Saved data entries
----------------------------------------

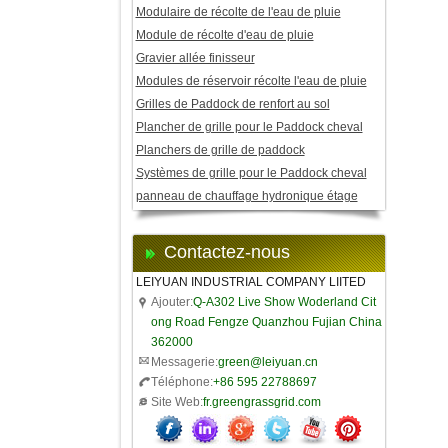
Modulaire de récolte de l'eau de pluie
Module de récolte d'eau de pluie
Gravier allée finisseur
Modules de réservoir récolte l'eau de pluie
Grilles de Paddock de renfort au sol
Plancher de grille pour le Paddock cheval
Planchers de grille de paddock
Systèmes de grille pour le Paddock cheval
panneau de chauffage hydronique étage
Contactez-nous
LEIYUAN INDUSTRIAL COMPANY LIITED
Ajouter:
Q-A302 Live Show Woderland Cit
ong Road Fengze Quanzhou Fujian China
362000
Messagerie:
green@leiyuan.cn
Téléphone:
+86 595 22788697
Site Web:
fr.greengrassgrid.com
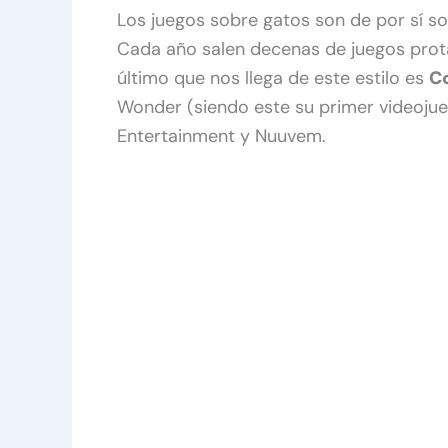
Los juegos sobre gatos son de por sí so
Cada año salen decenas de juegos prot
último que nos llega de este estilo es
C
Wonder (siendo este su primer videojue
Entertainment y Nuuvem.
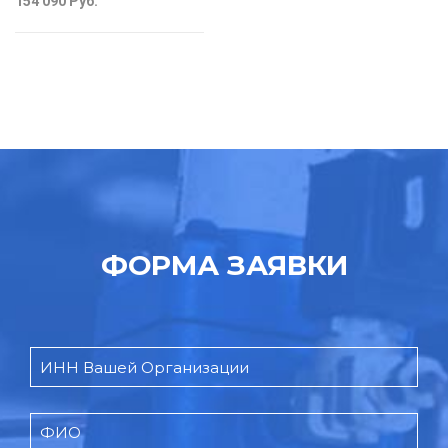
154 090
Руб.
ФОРМА ЗАЯВКИ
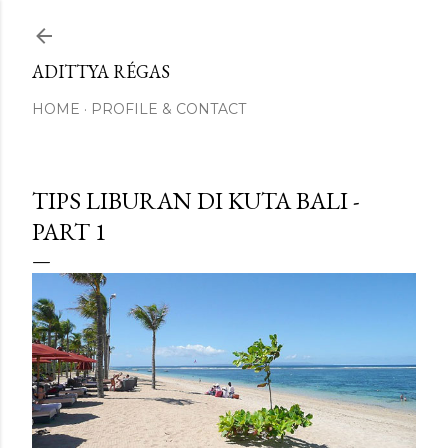
Skip to main content
ADITTYA RÉGAS
HOME
PROFILE & CONTACT
TIPS LIBURAN DI KUTA BALI -
PART 1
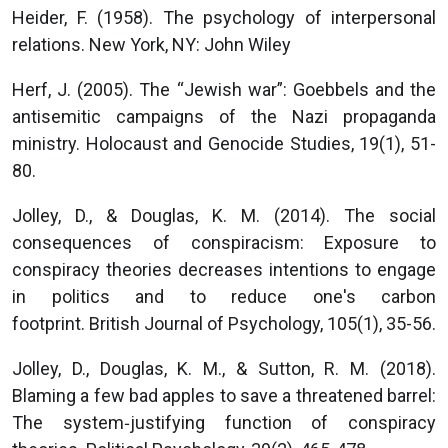
Heider, F. (1958). The psychology of interpersonal
relations. New York, NY: John Wiley
Herf, J. (2005). The “Jewish war”: Goebbels and the
antisemitic campaigns of the Nazi propaganda
ministry. Holocaust and Genocide Studies, 19(1), 51-
80.
Jolley, D., & Douglas, K. M. (2014). The social
consequences of conspiracism: Exposure to
conspiracy theories decreases intentions to engage
in politics and to reduce one's carbon
footprint. British Journal of Psychology, 105(1), 35-56.
Jolley, D., Douglas, K. M., & Sutton, R. M. (2018).
Blaming a few bad apples to save a threatened barrel:
The system‐justifying function of conspiracy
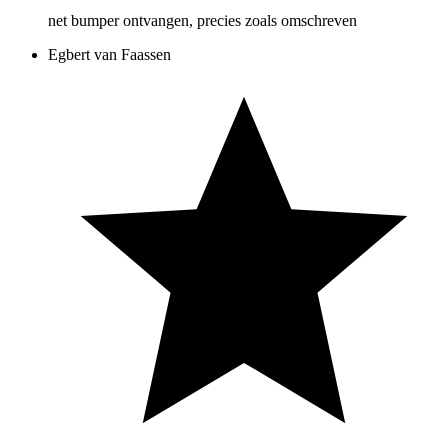
net bumper ontvangen, precies zoals omschreven
Egbert van Faassen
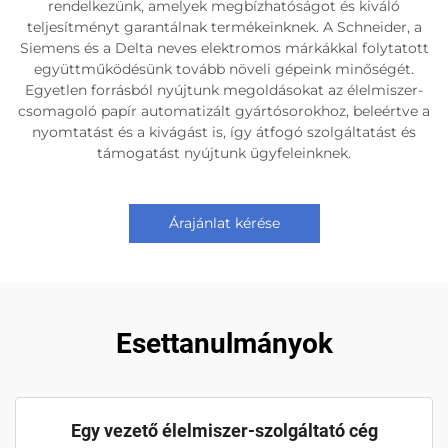
rendelkezünk, amelyek megbízhatóságot és kiváló
teljesítményt garantálnak termékeinknek. A Schneider, a
Siemens és a Delta neves elektromos márkákkal folytatott
együttműködésünk tovább növeli gépeink minőségét.
Egyetlen forrásból nyújtunk megoldásokat az élelmiszer-
csomagoló papír automatizált gyártósorokhoz, beleértve a
nyomtatást és a kivágást is, így átfogó szolgáltatást és
támogatást nyújtunk ügyfeleinknek.
Árajánlat kérése
Esettanulmányok
Egy vezető élelmiszer-szolgáltató cég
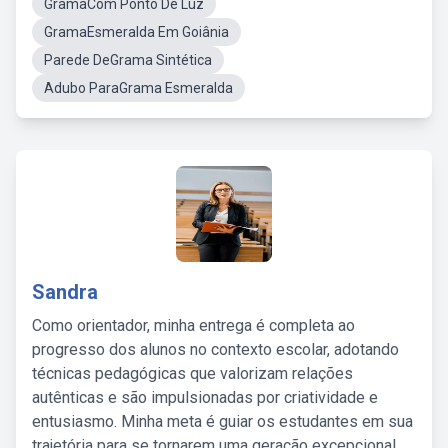
GramaCom Ponto De Luz
GramaEsmeralda Em Goiânia
Parede DeGrama Sintética
Adubo ParaGrama Esmeralda
Sandra
Como orientador, minha entrega é completa ao
progresso dos alunos no contexto escolar, adotando
técnicas pedagógicas que valorizam relações
autênticas e são impulsionadas por criatividade e
entusiasmo. Minha meta é guiar os estudantes em sua
trajetória para se tornarem uma geração excepcional,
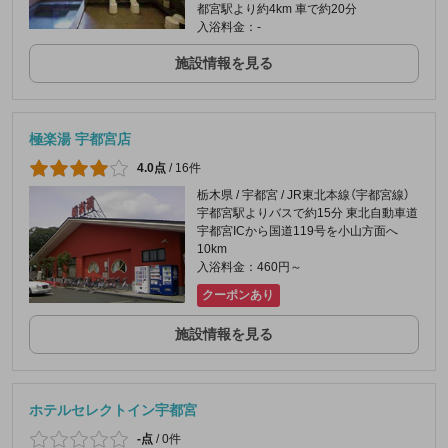
都宮駅より約4km 車で約20分
入浴料金：-
施設情報を見る
極楽湯 宇都宮店
4.0点
/
16件
栃木県 / 宇都宮 / JR東北本線（宇都宮線）
宇都宮駅よりバスで約15分 東北自動車道
宇都宮ICから国道119号を小山方面へ
10km
入浴料金：460円～
クーポンあり
施設情報を見る
ホテルセレクトイン宇都宮
-点
/
0件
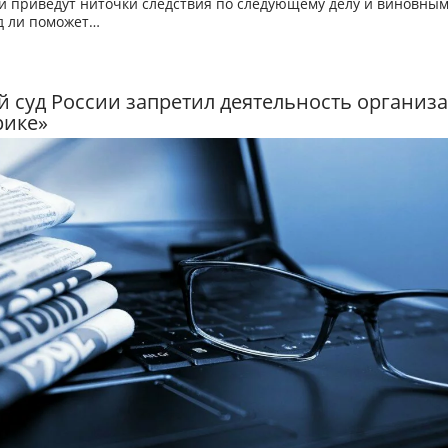
и приведут ниточки следствия по следующему делу и виновным
д ли поможет…
 суд России запретил деятельность организ
рике»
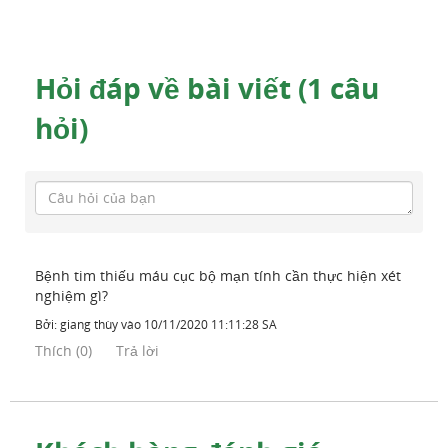
Hỏi đáp về bài viết (1 câu
hỏi)
Bệnh tim thiếu máu cục bộ mạn tính cần thực hiện xét
nghiệm gì?
Bởi:
giang thùy
vào
10/11/2020 11:11:28 SA
Thích
(
0
)
Trả lời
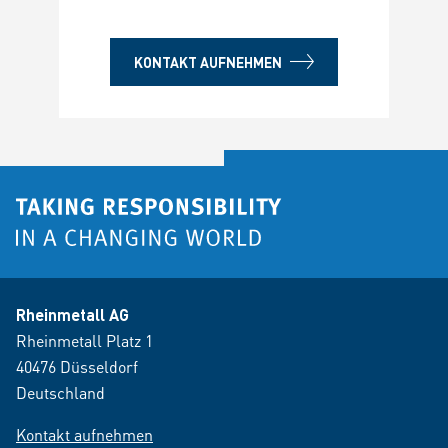
KONTAKT AUFNEHMEN
Rheinmetall AG
Rheinmetall Platz 1
40476 Düsseldorf
Deutschland
Kontakt aufnehmen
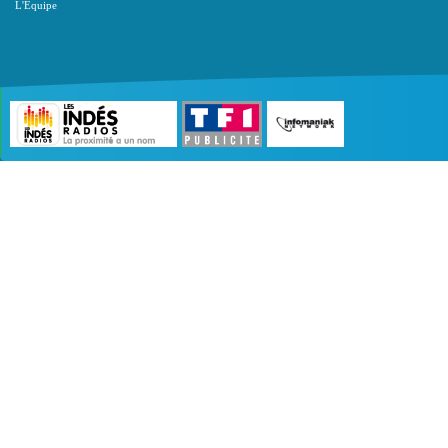
L'Equipe
©2007 - 2026 :
Radio Edition
| Site développé 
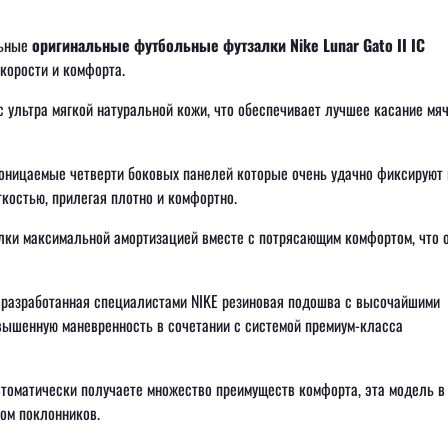
льные
оригинальные футбольные футзалки Nike Lunar Gato II IC
корости и комфорта.
 ультра мягкой натуральной кожи, что обеспечивает лучшее касание мяч
оницаемые четверти боковых панелей которые очень удачно фиксируют 
костью, прилегая плотно и комфортно.
лки максимальной амортизацией вместе с потрясающим комфортом, что 
я разработанная специалистами NIKE резиновая подошва с высочайшими
вышенную маневренность в сочетании с системой премиум-класса
томатически получаете множество преимуществ комфорта, эта модель в
вом поклонников.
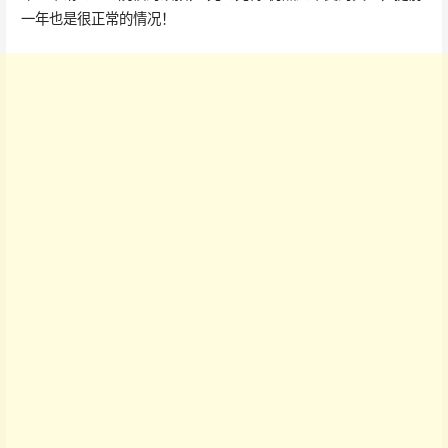
一年也是很正常的情况！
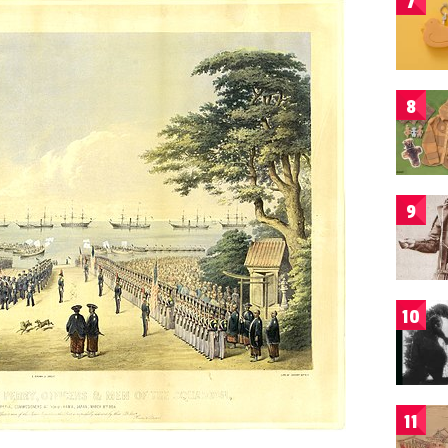
7
8
9
10
11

----------------------------------------

▶ How to complete this task: For every line in the data above that holds "récolte", return the line itself.

▶ Task response:
Modulaire de récolte de l'eau de pluie
Module de récolte d'eau de pluie
Modules de réservoir récolte l'eau de pluie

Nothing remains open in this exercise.